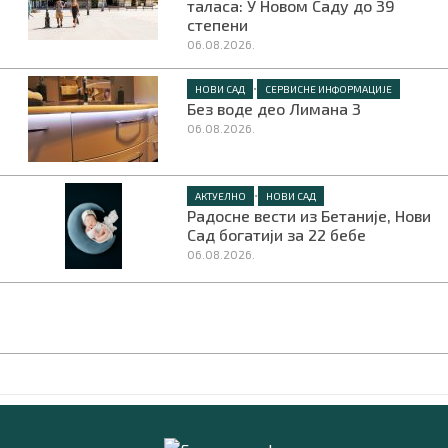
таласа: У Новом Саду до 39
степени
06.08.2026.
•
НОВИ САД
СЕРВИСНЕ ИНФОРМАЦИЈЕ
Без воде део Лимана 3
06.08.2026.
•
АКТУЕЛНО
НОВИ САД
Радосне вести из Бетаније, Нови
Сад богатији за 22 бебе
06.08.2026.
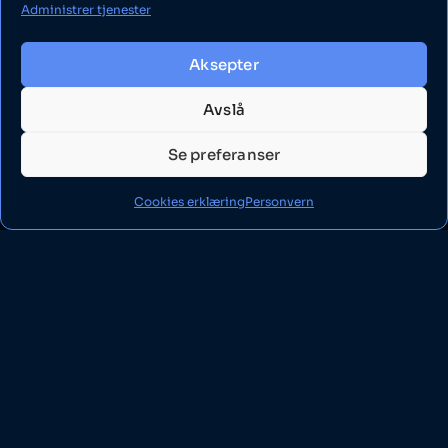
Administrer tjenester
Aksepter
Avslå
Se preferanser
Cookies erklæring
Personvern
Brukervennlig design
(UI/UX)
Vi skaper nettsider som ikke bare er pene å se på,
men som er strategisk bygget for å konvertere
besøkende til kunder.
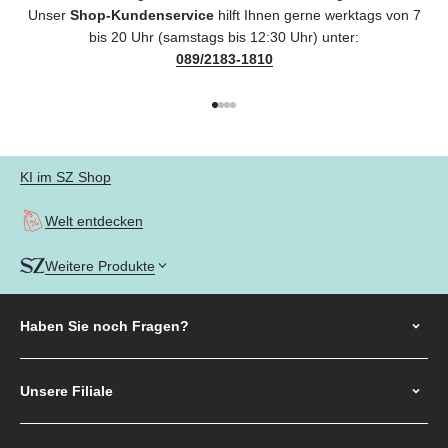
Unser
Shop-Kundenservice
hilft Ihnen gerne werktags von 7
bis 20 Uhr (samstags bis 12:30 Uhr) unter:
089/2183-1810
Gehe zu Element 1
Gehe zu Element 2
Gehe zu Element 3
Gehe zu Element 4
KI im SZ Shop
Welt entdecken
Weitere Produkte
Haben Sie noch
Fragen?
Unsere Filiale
....
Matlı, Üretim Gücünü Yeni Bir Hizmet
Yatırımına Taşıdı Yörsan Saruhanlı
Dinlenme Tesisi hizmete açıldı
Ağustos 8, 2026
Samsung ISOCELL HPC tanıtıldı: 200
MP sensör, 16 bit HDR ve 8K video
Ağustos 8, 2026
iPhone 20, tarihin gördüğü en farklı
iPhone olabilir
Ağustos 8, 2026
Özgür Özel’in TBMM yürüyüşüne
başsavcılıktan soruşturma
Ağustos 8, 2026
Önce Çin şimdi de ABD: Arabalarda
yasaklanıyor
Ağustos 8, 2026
....
Reply with only the number of lines in the entries that contain the word "Gehe".

4